» ABOUT THIS TASK
Omit all pictures. Reproduce exactly the lines from the first line of the records below through the line with "Nutzung der TechDivision PageBuilder".
·····
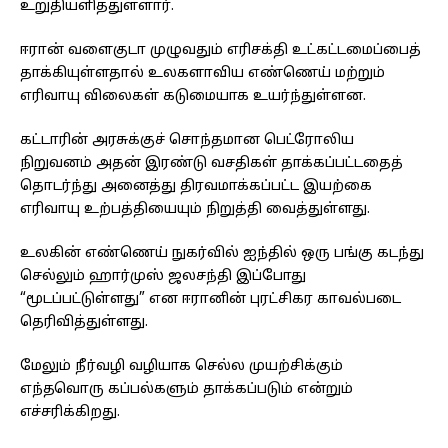
உறுதியளித்துள்ளார்.
ஈரான் வளைகுடா முழுவதும் எரிசக்தி உட்கட்டமைப்பைத்
தாக்கியுள்ளதால் உலகளாவிய எண்ணெய் மற்றும்
எரிவாயு விலைகள் கடுமையாக உயர்ந்துள்ளன.
கட்டாரின் அரசுக்குச் சொந்தமான பெட்ரோலிய
நிறுவனம் அதன் இரண்டு வசதிகள் தாக்கப்பட்டதைத்
தொடர்ந்து அனைத்து திரவமாக்கப்பட்ட இயற்கை
எரிவாயு உற்பத்தியையும் நிறுத்தி வைத்துள்ளது.
உலகின் எண்ணெய் நுகர்வில் ஐந்தில் ஒரு பங்கு கடந்து
செல்லும் ஹார்முஸ் ஜலசந்தி இப்போது
“மூடப்பட்டுள்ளது” என ஈரானின் புரட்சிகர காவல்படை
தெரிவித்துள்ளது.
மேலும் நீர்வழி வழியாக செல்ல முயற்சிக்கும்
எந்தவொரு கப்பல்களும் தாக்கப்படும் என்றும்
எச்சரிக்கிறது.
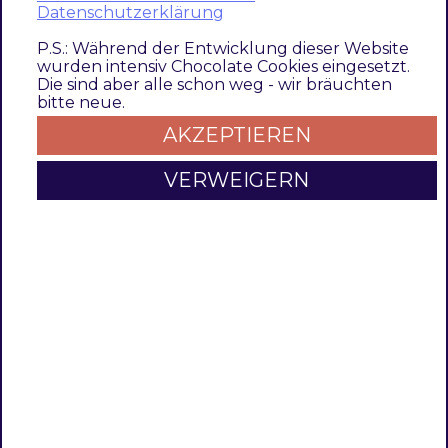
Datenschutzerklärung
Nutzung der TechDivision PageBuilder
P.S.: Während der Entwicklung dieser Website
ImageWall im Backend
wurden intensiv Chocolate Cookies eingesetzt.
Die sind aber alle schon weg - wir bräuchten
bitte neue.
Nutzung der TechDivision
AKZEPTIEREN
PageBuilder ImageWall im
VERWEIGERN
Backend
Nach der Installation des Moduls
TechDivision PageBuilder ImageWall
ist
das Modul sofort einsatzbereit
Es ist keine weitere Modul Konfiguration
notwendig das Modul im
PageBuilder
benutzen zu können
Navigieren Sie zur Page ihrer Wahl unter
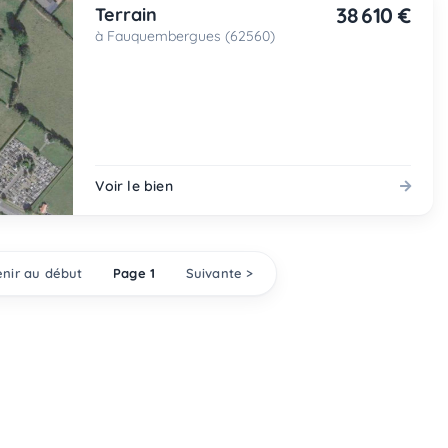
38 610 €
Terrain
à Fauquembergues (62560)
Voir le bien
nir au début
Page 1
Suivante >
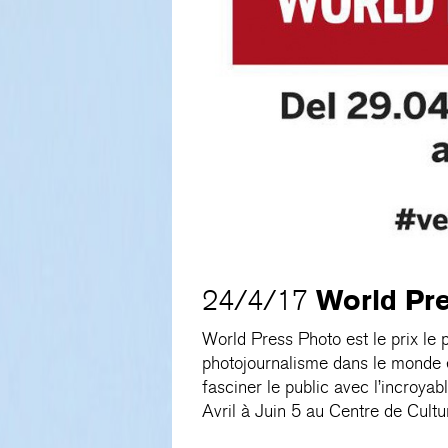
World Pr
24/4/17
World Press Photo est le prix le
photojournalisme dans le monde e
fasciner le public avec l’incroyab
Avril à Juin 5 au Centre de Cult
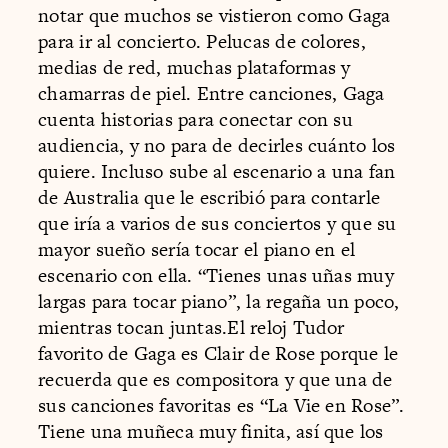
notar que muchos se vistieron como Gaga
para ir al concierto. Pelucas de colores,
medias de red, muchas plataformas y
chamarras de piel. Entre canciones, Gaga
cuenta historias para conectar con su
audiencia, y no para de decirles cuánto los
quiere. Incluso sube al escenario a una fan
de Australia que le escribió para contarle
que iría a varios de sus conciertos y que su
mayor sueño sería tocar el piano en el
escenario con ella. “Tienes unas uñas muy
largas para tocar piano”, la regaña un poco,
mientras tocan juntas.El reloj Tudor
favorito de Gaga es Clair de Rose porque le
recuerda que es compositora y que una de
sus canciones favoritas es “La Vie en Rose”.
Tiene una muñeca muy finita, así que los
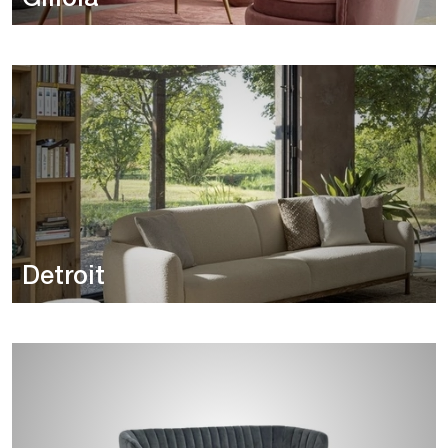
Detroit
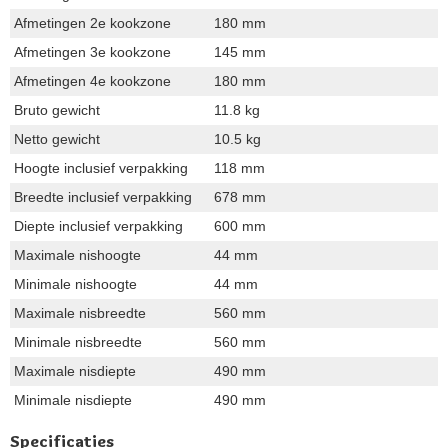
Afmetingen 2e kookzone
180 mm
Afmetingen 3e kookzone
145 mm
Afmetingen 4e kookzone
180 mm
Bruto gewicht
11.8 kg
Netto gewicht
10.5 kg
Hoogte inclusief verpakking
118 mm
Breedte inclusief verpakking
678 mm
Diepte inclusief verpakking
600 mm
Maximale nishoogte
44 mm
Minimale nishoogte
44 mm
Maximale nisbreedte
560 mm
Minimale nisbreedte
560 mm
Maximale nisdiepte
490 mm
Minimale nisdiepte
490 mm
Specificaties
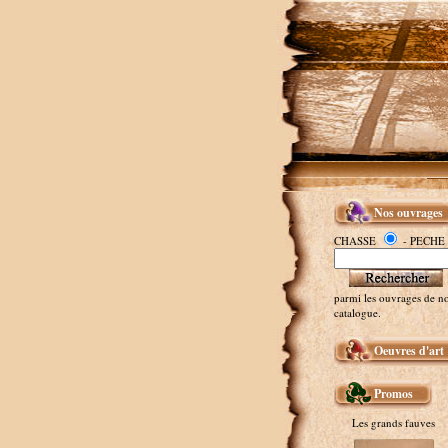
Nos ouvrages
CHASSE
- PECHE
parmi les ouvrages de no
catalogue.
Oeuvres d'art
Promos
Les grands fauves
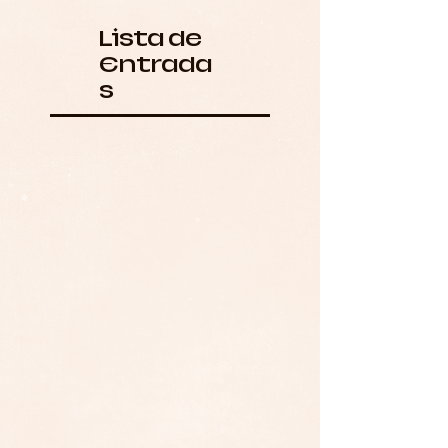
Lista de
Entrada
s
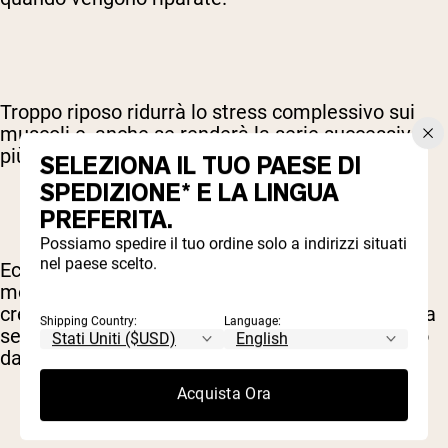
Troppo riposo ridurrà lo stress complessivo sui
muscoli e, anche se renderà la serie successiva
più facile, probabilmente ridurrà i tuoi guadagni.
SELEZIONA IL TUO PAESE DI
SPEDIZIONE* E LA LINGUA
PREFERITA.
Possiamo spedire il tuo ordine solo a indirizzi situati
nel paese scelto.
Ecco perché vuoi cercare un riposo di lunghezza
moderata tra le serie se il tuo obiettivo è la
crescita muscolare. Abbastanza lungo per fare la
Shipping Country:
Language:
serie successiva in sicurezza, ma non così lungo
da ridurre l'ipertrofia.
Acquista Ora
·····
» YOUR RESPONSE
உறுதியளித்துள்ளார்.
ஈரான் வளைகுடா முழுவதும் எரிசக்தி உட்கட்டமைப்பைத்
தாக்கியுள்ளதால் உலகளாவிய எண்ணெய் மற்றும்
எரிவாயு விலைகள் கடுமையாக உயர்ந்துள்ளன.
கட்டாரின் அரசுக்குச் சொந்தமான பெட்ரோலிய
நிறுவனம் அதன் இரண்டு வசதிகள் தாக்கப்பட்டதைத்
தொடர்ந்து அனைத்து திரவமாக்கப்பட்ட இயற்கை
எரிவாயு உற்பத்தியையும் நிறுத்தி வைத்துள்ளது.
உலகின் எண்ணெய் நுகர்வில் ஐந்தில் ஒரு பங்கு கடந்து
செல்லும் ஹார்முஸ் ஜலசந்தி இப்போது
“மூடப்பட்டுள்ளது” என ஈரானின் புரட்சிகர காவல்படை
தெரிவித்துள்ளது.
மேலும் நீர்வழி வழியாக செல்ல முயற்சிக்கும்
எந்தவொரு கப்பல்களும் தாக்கப்படும் என்றும்
எச்சரிக்கிறது.
Datenschutzerklärung
Nutzung der TechDivision PageBuilder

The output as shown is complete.